HuckPAC’s executive director, Hogan Gidley, said that Huckabee’s strong performance in the polls will make resisting a run difficult, claiming it’s “becoming hard for the governor and his political team to ignore.”
In the wake of his impressive 2008 run, Huckabee has a lucrative career. He hosts separate television and radio shows for Fox News and has written several books and been in demand on the speaking circuit.
“If I run, I walk away from a pretty good income,” he told reporters in Washington last month. “So I don’t want to walk away any sooner than I have to, because frankly, I don’t have a lot of reserve built up.”
If he runs, Huckabee would have to give up his Fox News contract and paid speaking gigs. And he noted the last campaign took a hefty personal financial toll.
“I pretty much went through everything I ever had as an asset that I thought I might one day live on,” Huckabee, 55, said of the 2008 campaign.
The former governor made those comments as part of his book tour, which took him through the important primary states of Iowa, South Carolina and Florida.
Those stops and his PAC’s fundraising and donations to Republican candidates have kept the 2012 fires burning.
But if Huckabee is going to win the GOP nomination, he’s got to unite more than the evangelicals who led him to his meteoric rise in Iowa. He has to assure fiscal conservatives that he’s trustworthy on economic issues.
That is an uphill climb, especially when Huckabee has taken some hits for raising taxes in Arkansas.
And little suggests that sentiment has changed. In fact, Huckabee seems to still chafe from his last experience in the national political spotlight, telling an Iowa radio host that the National Review and Wall Street Journal were among other “snobbish folks who thought I was just a dumb hick from Arkansas who didn’t have a clue.”
Huckabee has never been the darling of Washington, D.C. In early 2008, Rep.

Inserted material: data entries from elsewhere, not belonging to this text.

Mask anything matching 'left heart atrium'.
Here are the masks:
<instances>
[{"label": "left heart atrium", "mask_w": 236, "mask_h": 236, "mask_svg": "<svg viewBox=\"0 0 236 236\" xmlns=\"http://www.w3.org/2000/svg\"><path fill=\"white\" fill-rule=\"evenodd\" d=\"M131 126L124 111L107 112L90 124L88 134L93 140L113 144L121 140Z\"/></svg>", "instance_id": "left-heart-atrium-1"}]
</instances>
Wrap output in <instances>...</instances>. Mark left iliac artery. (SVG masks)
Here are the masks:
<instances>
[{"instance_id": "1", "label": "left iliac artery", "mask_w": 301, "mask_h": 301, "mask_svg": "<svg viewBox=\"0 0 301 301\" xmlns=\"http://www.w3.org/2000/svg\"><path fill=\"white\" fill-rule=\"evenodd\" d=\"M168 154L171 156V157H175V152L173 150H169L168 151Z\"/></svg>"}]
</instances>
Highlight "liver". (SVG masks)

Duncan Hunter (R-Calif.) had more congressional endorsements than Huckabee.
Yet if the conservative intelligentsia has rendered its verdict on Huckabee, another wing closely associated with economic issues — the Tea Party movement — appears open to considering him.

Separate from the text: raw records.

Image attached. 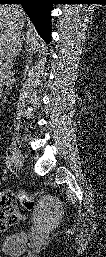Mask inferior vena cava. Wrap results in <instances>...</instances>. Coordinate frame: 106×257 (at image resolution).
<instances>
[{
    "instance_id": "inferior-vena-cava-1",
    "label": "inferior vena cava",
    "mask_w": 106,
    "mask_h": 257,
    "mask_svg": "<svg viewBox=\"0 0 106 257\" xmlns=\"http://www.w3.org/2000/svg\"><path fill=\"white\" fill-rule=\"evenodd\" d=\"M20 41L21 30L16 25L10 28V32L0 48V75L5 80V84L9 89H11V69L13 60Z\"/></svg>"
}]
</instances>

When asked whether that disdain filtered down to rank-and-file Tea Party activists, Ryan Rhodes, the leader of the influential Iowa Tea Party, demurred, saying, “The entire Tea Party movement is up for grabs.”
The implication: The 2008 election and its wars are over; in 2012, everyone will get a fresh look.
Huckabee has courted the conservative grassroots movement, saying he was a member of the Tea Party before it existed formally.
And, with polls showing that the economy is one of voters’ biggest concerns, Huckabee has moved to shore up his credentials in that area. He’s made opposition to the Troubled Asset Relief Program (TARP) a cornerstone of his argument against Obama, and a potential dividing line between himself and his biggest rival, Romney, who has defended the controversial law.
If and when Huckabee makes his appeal to voters directly, he could use both TARP and Romney’s healthcare plan in Massachusetts as the basis of a two-pronged attack that might win him support among Tea Party conservatives.
He’s already attacked the Massachusetts plan that Romney signed, tying it to Obama’s controversial healthcare law.
“If our goal in healthcare reform is better care at lower cost, then we should take a lesson from RomneyCare, which shows that socialized medicine does not work,” he wrote in his latest book, A Simple Government.
Sources close to Huckabee told Fox News this month that he is “literally 50-50” on a run, and Saltsman says Huckabee is well-aware of the risks and rewards.
“His life fundamentally changed … because he ran for president,” Saltsman said.
However, Huckabee — if he runs — won’t sneak up on anyone this time around. He would be a legitimate top-tier candidate, one who would surely take many arrows in the back from other GOP candidates.
Shane D’Aprile contributed to this article.